Physical clutter is the easiest to identify. This type of clutter can be seen and touched. Whether you are at home, work, or even living out of your bag, physical clutter can crowd and overwhelm you. It’s easy to hold on to things…to shove them in closets, stuff them in drawers, or even let things pile up in the corner. This is especially true for gift items. Unfortunately, these items that are stowed away rarely see the light of day! Why hold onto them?
Clearing Physical Clutter
- Focus on one pile, one room, or one drawer at a time
- Create keep, donate, or toss piles to begin the decluttering process
- Will this item serve you? Does it truly have meaning?
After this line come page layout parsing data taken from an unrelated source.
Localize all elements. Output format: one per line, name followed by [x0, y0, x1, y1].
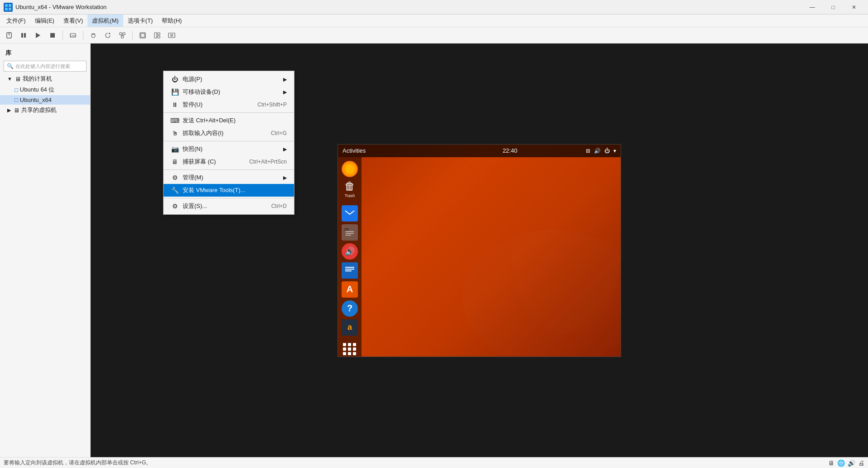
- vm-menu-pause[interactable]: ⏸ 暂停(U) Ctrl+Shift+P: [164, 98, 294, 111]
- files-icon: [342, 224, 358, 241]
- dock-amazon[interactable]: a: [341, 319, 359, 336]
- ubuntu-time: 22:40: [502, 147, 517, 154]
- snapshot-icon: 📷: [171, 145, 179, 153]
- sidebar-ubuntu64[interactable]: □ Ubuntu 64 位: [0, 84, 90, 95]
- toolbar-vm-stop[interactable]: [46, 29, 59, 41]
- network-icon: ⊞: [586, 148, 590, 154]
- vm-menu-power[interactable]: ⏻ 电源(P) ▶: [164, 73, 294, 86]
- status-icon-4: 🖨: [858, 459, 864, 467]
- dock-sound[interactable]: 🔊: [341, 243, 359, 260]
- svg-rect-2: [5, 8, 8, 10]
- menu-view[interactable]: 查看(V): [59, 14, 87, 27]
- dock-files[interactable]: [341, 224, 359, 241]
- toolbar-send-cad[interactable]: CAD: [67, 29, 79, 41]
- vm-menu-sep-1: [164, 112, 294, 113]
- toolbar-snapshot-take[interactable]: [87, 29, 100, 41]
- manage-icon: ⚙: [171, 174, 179, 182]
- svg-rect-14: [120, 33, 122, 35]
- menu-file[interactable]: 文件(F): [2, 14, 30, 27]
- grab-shortcut: Ctrl+G: [271, 130, 287, 136]
- menu-vm[interactable]: 虚拟机(M): [87, 14, 123, 27]
- vm-icon: □: [14, 87, 18, 93]
- toolbar-vm-pause[interactable]: [17, 29, 30, 41]
- status-bar: 要将输入定向到该虚拟机，请在虚拟机内部单击或按 Ctrl+G。 🖥 🌐 🔊 🖨: [0, 457, 868, 468]
- pause-label: 暂停(U): [183, 101, 203, 109]
- menu-edit[interactable]: 编辑(E): [30, 14, 59, 27]
- vm-display-area[interactable]: Activities 22:40 ⊞ 🔊 ⏻ ▾ 🗑 Trash: [91, 43, 868, 457]
- svg-rect-1: [9, 4, 11, 7]
- dock-apps-grid[interactable]: [341, 343, 359, 355]
- writer-icon: [342, 262, 358, 279]
- menu-tab[interactable]: 选项卡(T): [123, 14, 158, 27]
- manage-label: 管理(M): [183, 174, 203, 182]
- trash-label: Trash: [345, 193, 355, 198]
- ubuntu-sys-icons: ⊞ 🔊 ⏻ ▾: [586, 148, 616, 154]
- svg-rect-32: [346, 233, 354, 234]
- grab-label: 抓取输入内容(I): [183, 129, 223, 137]
- vm-menu-grab[interactable]: 🖱 抓取输入内容(I) Ctrl+G: [164, 127, 294, 140]
- sidebar-shared-vms[interactable]: ▶ 🖥 共享的虚拟机: [0, 105, 90, 116]
- removable-icon: 💾: [171, 88, 179, 96]
- svg-rect-30: [344, 228, 349, 231]
- settings-icon: ⚙: [171, 202, 179, 210]
- svg-rect-22: [158, 33, 160, 35]
- status-icon-3: 🔊: [848, 459, 855, 467]
- toolbar-snapshot-restore[interactable]: [101, 29, 114, 41]
- toolbar: CAD: [0, 27, 868, 43]
- vm-menu-removable[interactable]: 💾 可移动设备(D) ▶: [164, 86, 294, 98]
- removable-label: 可移动设备(D): [183, 88, 220, 96]
- toolbar-snapshot-manager[interactable]: [116, 29, 129, 41]
- menu-bar: 文件(F) 编辑(E) 查看(V) 虚拟机(M) 选项卡(T) 帮助(H): [0, 14, 868, 27]
- svg-rect-33: [346, 235, 351, 236]
- toolbar-sep-1: [63, 31, 63, 40]
- sidebar-search[interactable]: 🔍 在此处键入内容进行搜索: [4, 61, 87, 72]
- svg-marker-8: [36, 33, 40, 38]
- minimize-button[interactable]: —: [802, 0, 823, 14]
- main-area: 库 🔍 在此处键入内容进行搜索 ▼ 🖥 我的计算机 □ Ubuntu 64 位 …: [0, 43, 868, 457]
- menu-help[interactable]: 帮助(H): [157, 14, 186, 27]
- power-icon: ⏻: [604, 148, 610, 154]
- app-icon: [4, 3, 13, 12]
- install-tools-icon: 🔧: [171, 186, 179, 194]
- vm-menu-install-tools[interactable]: 🔧 安装 VMware Tools(T)...: [164, 184, 294, 197]
- dock-software[interactable]: A: [341, 281, 359, 298]
- search-icon: 🔍: [7, 63, 14, 69]
- dock-trash[interactable]: 🗑 Trash: [341, 180, 359, 198]
- vm-menu-manage[interactable]: ⚙ 管理(M) ▶: [164, 171, 294, 184]
- toolbar-vm-power[interactable]: [3, 29, 15, 41]
- vm-menu-sep-4: [164, 198, 294, 198]
- ubuntu-x64-label: Ubuntu_x64: [20, 96, 52, 103]
- svg-point-39: [512, 171, 621, 334]
- cad-label: 发送 Ctrl+Alt+Del(E): [183, 116, 236, 125]
- power-arrow: ▶: [283, 77, 287, 82]
- svg-rect-7: [24, 33, 26, 38]
- capture-icon: 🖥: [171, 158, 179, 166]
- svg-rect-9: [50, 33, 55, 38]
- svg-text:CAD: CAD: [70, 34, 76, 37]
- search-placeholder: 在此处键入内容进行搜索: [15, 63, 70, 70]
- vm-menu-cad[interactable]: ⌨ 发送 Ctrl+Alt+Del(E): [164, 114, 294, 127]
- toolbar-fullscreen[interactable]: [136, 29, 149, 41]
- dock-firefox[interactable]: [341, 161, 359, 177]
- sidebar: 库 🔍 在此处键入内容进行搜索 ▼ 🖥 我的计算机 □ Ubuntu 64 位 …: [0, 43, 91, 457]
- sidebar-ubuntu-x64[interactable]: □ Ubuntu_x64: [0, 95, 90, 105]
- dock-writer[interactable]: [341, 262, 359, 279]
- ubuntu-topbar: Activities 22:40 ⊞ 🔊 ⏻ ▾: [338, 145, 621, 157]
- dock-email[interactable]: [341, 205, 359, 222]
- vm-menu-snapshot[interactable]: 📷 快照(N) ▶: [164, 143, 294, 155]
- ubuntu-screen[interactable]: Activities 22:40 ⊞ 🔊 ⏻ ▾ 🗑 Trash: [338, 144, 621, 357]
- vm-context-menu: ⏻ 电源(P) ▶ 💾 可移动设备(D) ▶ ⏸ 暂停(U) Ctrl+Shif…: [163, 71, 294, 215]
- ubuntu-activities[interactable]: Activities: [342, 147, 366, 154]
- toolbar-vm-resume[interactable]: [32, 29, 44, 41]
- toolbar-fit[interactable]: [165, 29, 178, 41]
- toolbar-unity[interactable]: [151, 29, 164, 41]
- sidebar-my-computer[interactable]: ▼ 🖥 我的计算机: [0, 73, 90, 84]
- svg-rect-6: [21, 33, 23, 38]
- maximize-button[interactable]: □: [823, 0, 844, 14]
- my-computer-label: 我的计算机: [23, 75, 52, 83]
- svg-rect-15: [123, 33, 125, 35]
- dock-help[interactable]: ?: [341, 300, 359, 317]
- vm-menu-capture[interactable]: 🖥 捕获屏幕 (C) Ctrl+Alt+PrtScn: [164, 155, 294, 168]
- vm-menu-settings[interactable]: ⚙ 设置(S)... Ctrl+D: [164, 200, 294, 212]
- close-button[interactable]: ✕: [844, 0, 864, 14]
If not, remove.
- If you can’t or won’t fix what is broken, give it to someone who can or throw it away
- Sign up for paperless billing
- Get rid of duplicates
- Develop a decluttering routine to stay consistent
Technology has become such an integral part of our society, so much so that people have developed internet use or addiction disorders. People have disconnected from community and one another to connect on a more distant, superficial level. While technology certainly has its advantages and has allowed us to excel in many realms, it seems that it has also created an environment of media chaos, artificial competition, complete ignorance, and an overall state of desensitization. Allowing technology to clutter your world can either be a positive or negative experience. You have a choice in how to approach and accept technology on a personal level. Social media usage, media consumption, e-mail overload, or excessive desktop icons or browser tabs are all forms of digital clutter.
Clearing Digital Clutter
- Limit or delete your social media
- Limit your internet use to certain times
- Delete phone contacts you no longer need
- Create folders/labels for your e-mails
- Clean up your e-mail inbox by deleting and organizing e-mails
- Unsubscribe from marketing e-mails that no longer interest you
- Organize and delete files on your computer
Mental clutter clouds your mind with worry, stress, self-doubt, and long lists of endless to-dos. It creates an internal dialogue that causes anxiety and keeps you up at night. The expectation and requirement to be a master multi-tasker in today’s world amounts to increased pressure to be perfect. How is the presentation going to go tomorrow? Can I tack on another project to my timeline? Am I spending enough time with my family and friends? Why am I so exhausted? Have I studied enough? Do I have enough money to cover the month? Am I good enough? These questions, among others, are just a few of examples of the thoughts that can keep your mind distracted. Mental clutter slows you down and reduces productivity, leaving you drained and unfocused.
Clearing Mental Clutter
- Write down your thoughts and to-do lists
- Create a list of positive affirmations
- Be present in the moment
- Be mindful and try to focus on one thing at a time when possible
- Start prioritizing and delegating
- Set aside time to process your thoughts
- Do what is good for your soul
On A Personal Note
Over the years, I have learned to immediately remove things I do not want in my life. Decluttering has allowed me to be more focused on the people I want to spend time with, things I want to accomplish, and living in the now. I tend to frequently evaluate my workspace, home, and everything in between to determine worthiness and placement. Honestly, it has taken a lot of time and practice. The biggest struggle I deal with is my mental clutter. I’m hoping that journaling will help me to further declutter my thoughts.
What types of clutter do you struggle with? What ways do you manage and prevent clutter?